Overloading comparison operators

Overloading the six comparison operators works in a similar way to the overloading of arithmetic operators. The operators and their associated methods are:

Equals

x == y

x.__eq__(y)

Not equals

x != y

x.__ne__(y)

Less than

x < y

x.__lt__(y)

Less than or equal to

x <= y

x.__le__(y)

Greater than

x > y

x.__gt__(y)

Greater than or equal to

x >= y

x.__ge__(y)

Default behaviour

Before we try overloading these operators, it’s worth having a look at their default behaviour. To illustrate, we define a class representing a rectangle in the file Rectangle.py:

class Rectangle:
    """Representation of a rectangle"""

    def __init__(self, length, width):
        self.length = length
        self.width = width
        self.area = length * width

We assume that the dimensions of the rectangle are both ints, so we don’t have to worry about round-off error, as we would with floats.

Now we test this class with the code in main.py:

from Rectangle import *

rec1 = Rectangle(1, 12)
rec2 = Rectangle(3, 4)
rec3 = Rectangle(4, 5)

print(rec1 == rec2)
print(rec1 != rec2)
print(rec1 < rec3)

We might think that all the print statements would raise errors, since we haven’t overloaded any of the operators to handle Rectangle objects.
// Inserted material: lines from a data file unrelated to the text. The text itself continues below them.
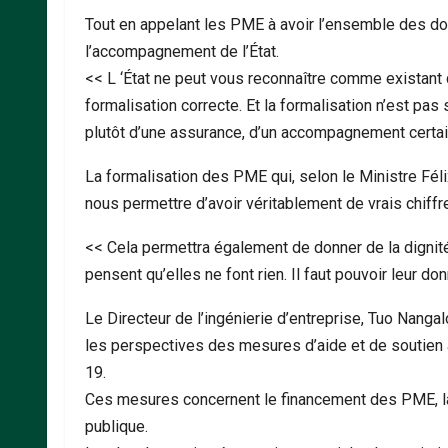
Tout en appelant les PME à avoir l’ensemble des do
l’accompagnement de l’État.
<< L ‘État ne peut vous reconnaître comme existant 
formalisation correcte. Et la formalisation n’est pa
plutôt d’une assurance, d’un accompagnement certain d
La formalisation des PME qui, selon le Ministre Féli
nous permettre d’avoir véritablement de vrais chiffr
<< Cela permettra également de donner de la dignité 
pensent qu’elles ne font rien. Il faut pouvoir leur don
Le Directeur de l’ingénierie d’entreprise, Tuo Nangal
les perspectives des mesures d’aide et de soutien
19.
Ces mesures concernent le financement des PME, la
publique.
However, the output we get is:

False
True
Traceback (most recent call last):
  File "D:\Documents\Programming\programmingpages\Python\Rectangle comparison 01\Rectangle comparison 01\Rectangle_comparison_01.py", line 9, in <module>
    print(rec1 < rec3)
TypeError: '<' not supported between instances of 'Rectangle' and 'Rectangle'

The == and != operators do not raise errors; they each give a valid boolean result. The < operator, however does raise an error, which is more in line with what we’d expect.

Python implements a default behaviour for both == and !=. Recall that everything in Python is an object. Each object is assigned its own unique ID number, which we can access by using the id() method. Thus id(rec1) returns the ID number assigned to the object rec1. The default behaviour of == and != is to compare the IDs of their operands. In our code above, rec1, rec2 and rec3 are all distinct objects so they have different IDs, thus == will always return False and != will always return True when comparing different objects, regardless of what data they may contain.

The other comparison operators, however, have no default behaviour, so attempting to use them in your own classes will always raise errors unless you overload the operators.

Overloading == and !=

Suppose we wish to define comparison operators for the Rectangle class so that they compare the areas of the rectangles. Thus two Rectangle objects are ‘equal’ if their areas are equal, one Rectangle is ‘less than’ another if its area is smaller, and so on. To this end, we add an overload for ==, as shown:

class Rectangle:
    """Representation of a rectangle"""

    def __init__(self, length, width):
        self.length = length
        self.width = width
        self.area = length * width

    def __eq__(self, value):
        if isinstance(value, Rectangle):
            print('Calling == with Rectangle')
            return self.area == value.area
      

As usual, self refers to the left operand and value to the right operand. We check that value is a Rectangle, and then return a boolean value depending on the equality of their areas. I’ve inserted a print() statement here which will be useful in a minute.

We now test this with the code:

from Rectangle import *

rec1 = Rectangle(1, 12)
rec2 = Rectangle(3, 4)
rec3 = Rectangle(4, 5)

print(rec1 == rec2)
print(rec1 == rec3)
print(rec1 != rec2)
print(rec1 != rec3)

The output is

Calling == with Rectangle
True
Calling == with Rectangle
False
Calling == with Rectangle
False
Calling == with Rectangle
True

This might be a bit of a surprise. As we’ve overloaded only the == operator, we might expect that the default behaviour (comparing IDs) would be used for the != operator, but from the output, we see that all four comparisons called the overloaded == operator. The two comparisons using == work correctly, as rec1 and rec2 have the same area so rec1 == rec2 should be True, while rec1 == rec3 should be False.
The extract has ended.